Hochbichler: Universitäten haben seit Anfang der 2000er-Jahre vom Ministerium den Auftrag, im Sinne des „lebenslangen Lernens“ ULGs abzuhalten. Dieser Lehrgang wurde ab 2016 von Dr. Walter Grabmair und Dr. Gerald Schlager konzipiert – da war ich selbst noch nicht eingebunden – und startete im Wintersemester 2019 im Rahmen der Weiterbildungsakademie der Universität für Bodenkultur Wien (BOKU).

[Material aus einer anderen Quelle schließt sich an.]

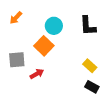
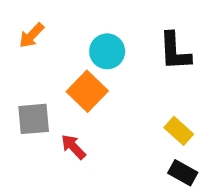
red arrow: (37, 74) -> (73, 147), turned -104

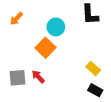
black L-shape: (175, 51) -> (90, 15), moved
gray square: (34, 119) -> (17, 78), moved

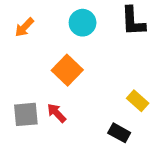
cyan circle: (56, 27) -> (83, 23), moved
black rectangle: (95, 90) -> (119, 133), moved

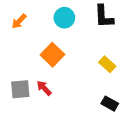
yellow rectangle: (138, 101) -> (107, 64), moved
black rectangle: (119, 133) -> (110, 104), moved

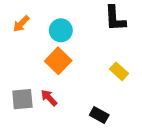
cyan circle: (64, 18) -> (61, 30), moved
black rectangle: (110, 104) -> (99, 115), moved

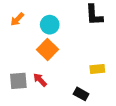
yellow rectangle: (119, 71) -> (97, 69), moved, turned -48

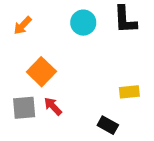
cyan circle: (50, 25) -> (83, 23), moved
orange square: (48, 50) -> (41, 72), moved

Der Immobilien-Sachverständige Dr. Gerald Schlager war bereits in die Konzeptionierung des ULG eingebunden. © Christoph Gruber | BOKU-IT
Schlager: In der klassischen Immobilienbewertung werden in Österreich und in Europa von Universitäten laufend sehr vielfältige Ausbildungsprogramme angeboten. Im sogenannten „grünen Bereich“ hat es das aber bisher nicht gegeben. Beim schon früher lancierten viersemestrigen ULG „ländlichen Liegenschaftsmanagement“ mit Master-Abschluss gab es ein Basic-Bewertungstool. Die damaligen KursteilnehmerInnen haben einen eigenen, kompakteren Lehrgang über land- und forstwirtschaftliche Liegenschaftsbewertung eingefordert. Und so kam es ab 2016 zur Entwicklung dieses zweisemestrigen ULGs, der auch nichtakademisch vorgebildeten Teilnehmern offensteht. Dieses Angebot im land- und forstwirtschaftlichen Bereich ist auch europaweit einzigartig. Der rege Zulauf des im kommenden Herbst startenden dritten Jahrgangs gibt uns also recht.
Was ist also der wesentliche Unterschied zum ULG „Ländliches Liegenschaftsmanagement“?
Hochbichler: Die meisten anderen ULGs an der BOKU – etwa auch der ebenfalls recht erfolgreich laufende „Jagdwirt“ – sind zwei- oder dreijährig. Das drückt sich auch in den angerechneten bis zu 64 ECTS aus. Unser Bewertungslehrgang hat 24 ECTS und ist auch nur einjährig. Das kommt bei schon Berufstätigen besser an, weil ein Jahr beruflich und familiär leichter unterzubringen ist. Die Module finden fast ausschließlich am Wochenende statt.
Sie beide sind bereits seit 2019 in diesen ULG als Vortragende eingebunden?
Hochbichler: Ja, in die Planung und Organisation der Lehrinhalte samt der Einladung von Vortragenden. Es ist ein Auftrag seitens der Universität, dass es unter den Vortragenden einen Mix geben soll aus jenen, die selbst an der Universität lehren sowie ExpertInnen aus Praxis und Wirtschaft. Ich denke, das ist auch einer der Gründe, warum der Lehrgang so erfolgreich ist. Es ist Gerald Schlager nämlich gelungen, aus verschiedensten Berufsspektren sehr gute und kompetente Personen als Vortragende einzubinden.
Schlager: Das ursprüngliche Kernteam der Vortragenden des ULG war im ersten Jahrgang relativ überschaubar. Wir haben in ihrem Einvernehmen ihren Stundeneinsatz halbiert und die Anzahl der Vortragenden verdoppelt – all das im Einklang mit dem Feedback der Jahrgänge 1 und 2. Wir wollen wirklich dem Bedarf und den Wünschen der Studierenden nachkommen. Und ich kann sagen, dass in dieser Form der ULG sowohl für die Studierenden als auch für die Vortragenden eine Fortbildung darstellt.
Das bedeutet also, hier profitiert man nicht nur von Wissen und Erfahrung der Vortragenden, sondern auch von jener der Kursteilnehmer! Es kommt hier also zu einem erweiterten Knowledge Pooling?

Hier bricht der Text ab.